Charles Pratt, 1st Earl Camden
  • A good corroborating chain, if they fail in the last link, the whole will fall to the ground.
    • Wilkes v. Wood (1763), Lofft. 12.
  • Gentlemen, I speak for myself as well as for you: I never read anything about what may come before me in a Court of Justice; I keep my mind free from everything of the kind. There is often a necessity for me to look into the law: but I never suffer my mind to be biassed by reports, or such papers or pamphlets as are written with a view to pervert justice.
    • Wilkes' Case (1763), 19 How. St. Tr. 1410.
  • The great end, for which men entered into society, was to secure their property. That right is preserved sacred and incommunicable in all instances, where it has not been taken away or abridged by some public law for the good of the whole. The cases where this right of property is set aside by private law, are various. Distresses, executions, forfeitures, taxes etc are all of this description; wherein every man by common consent gives up that right, for the sake of justice and the general good. By the laws of England, every invasion of private property, be it ever so minute, is a trespass. No man can set his foot upon my ground without my license, but he is liable to an action, though the damage be nothing; which is proved by every declaration in trespass, where the defendant is called upon to answer for bruising the grass and even treading upon the soil. If he admits the fact, he is bound to show by way of justification, that some positive law has empowered or excused him. The justification is submitted to the judges, who are to look into the books; and if such a justification can be maintained by the text of the statute law, or by the principles of common law. If no excuse can be found or produced, the silence of the books is an authority against the defendant, and the plaintiff must have judgment.
    • Entick v.
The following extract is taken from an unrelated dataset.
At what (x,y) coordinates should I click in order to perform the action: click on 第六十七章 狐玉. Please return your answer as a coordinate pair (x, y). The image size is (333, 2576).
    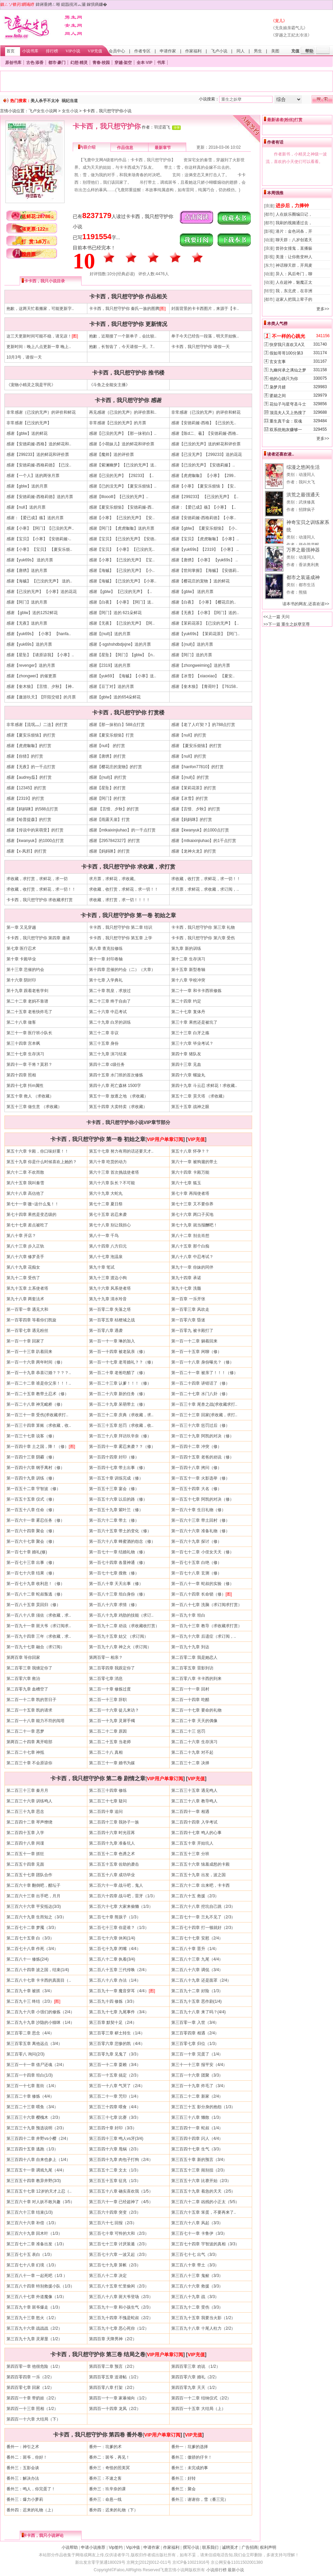     Looking at the image, I should click on (186, 1182).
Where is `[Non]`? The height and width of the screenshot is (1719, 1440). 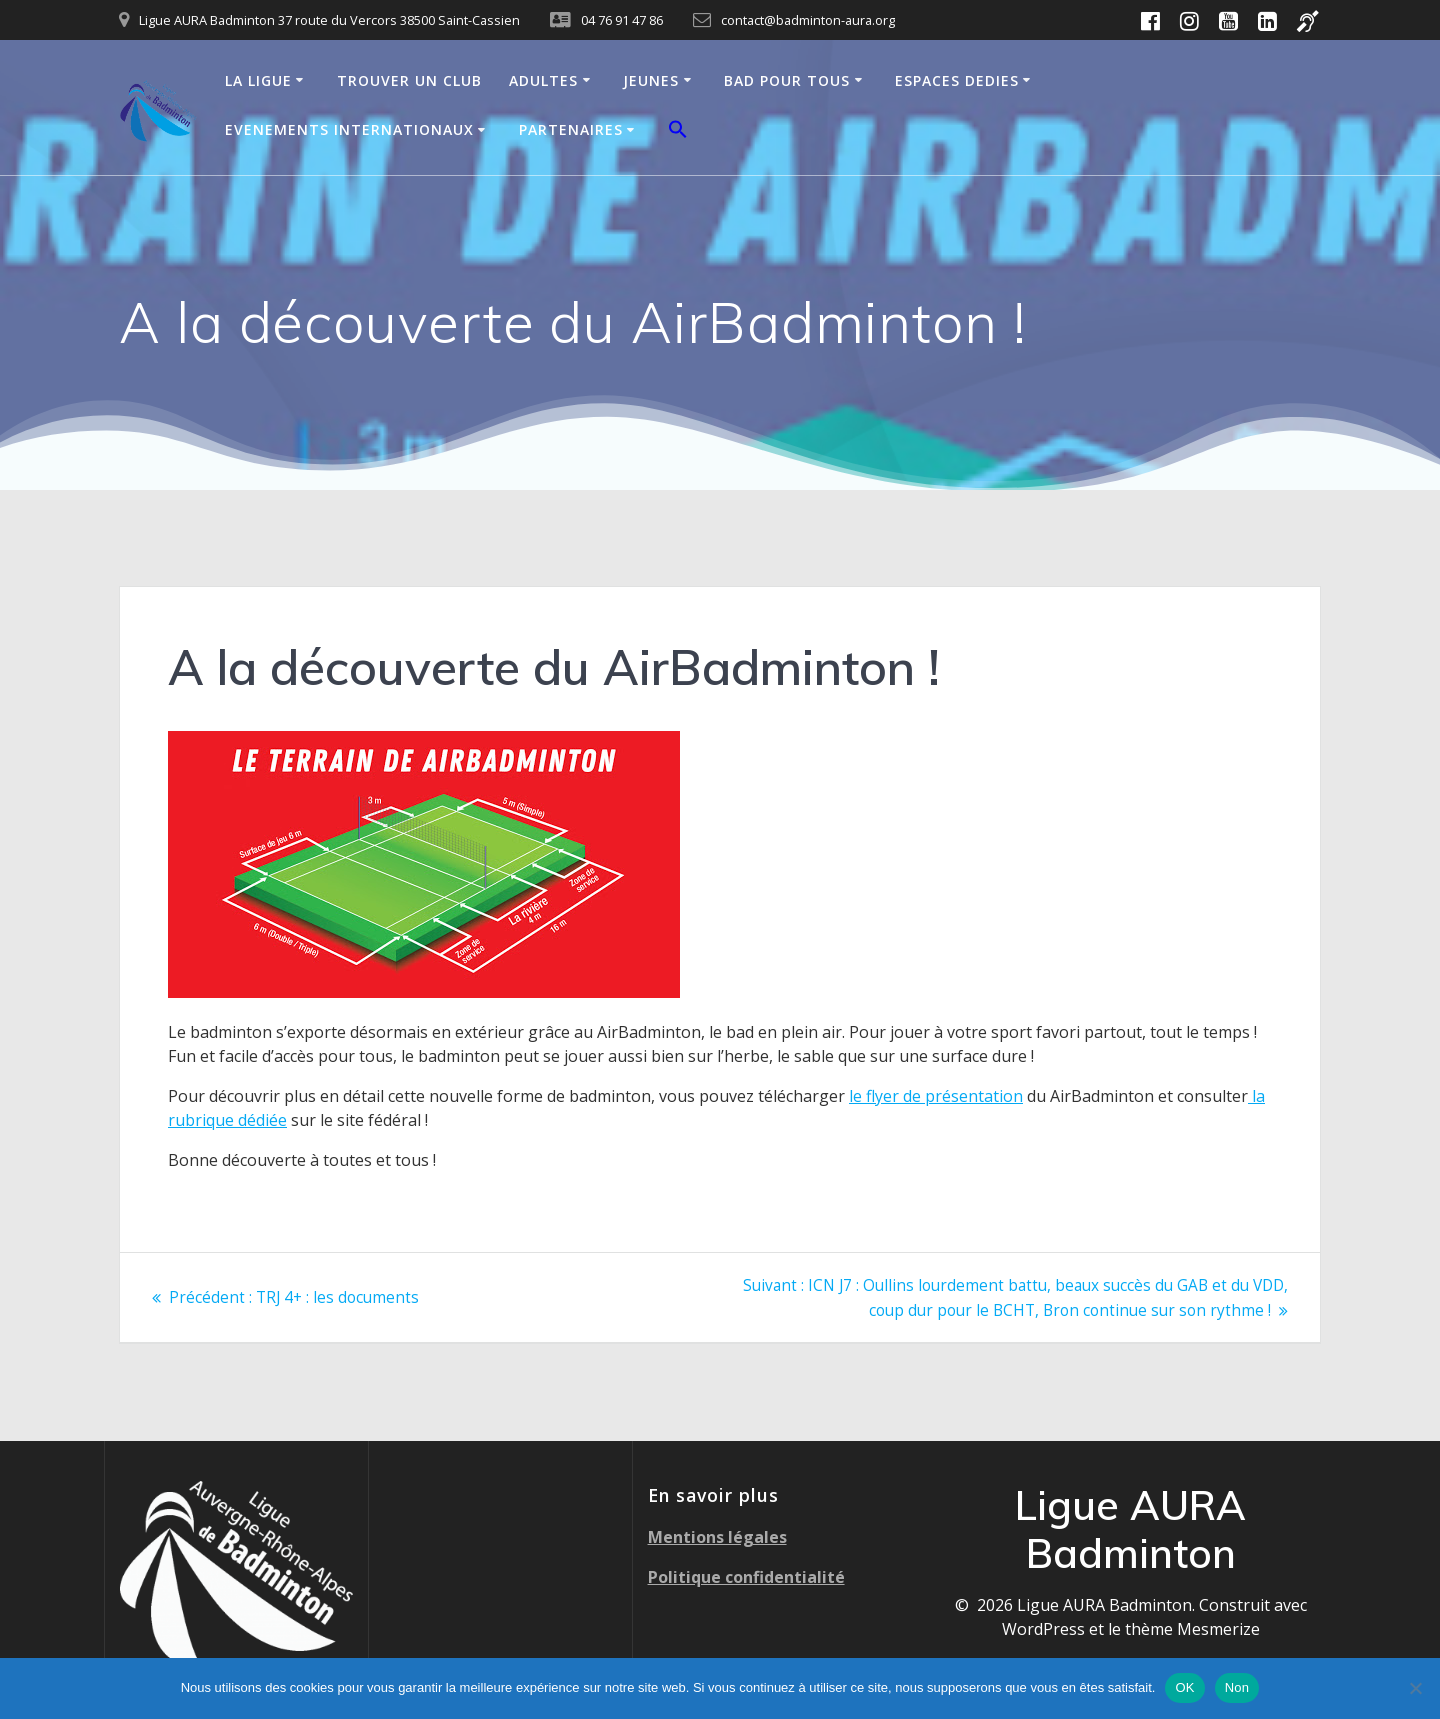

Carrington. 19 Howell’s State Trials 1029 (1765). Constitution Society. Retrieved on 2008-11-13.
  • Taxation and representation are inseparable... whatever is a man's own, is absolutely his own; no man has a right to take it from him without his consent, either expressed by himself or representative; whoever attempts to do it, attempts an injury; whoever does it, commits a robbery; he throws down and destroys the distinction between liberty and slavery.
    • Speech in the House of Lords, on the taxation of Americans by the British parliament, 7 March 1766; as reported in The Oxford Dictionary of Quotations (1990), 2nd edn., p. 60.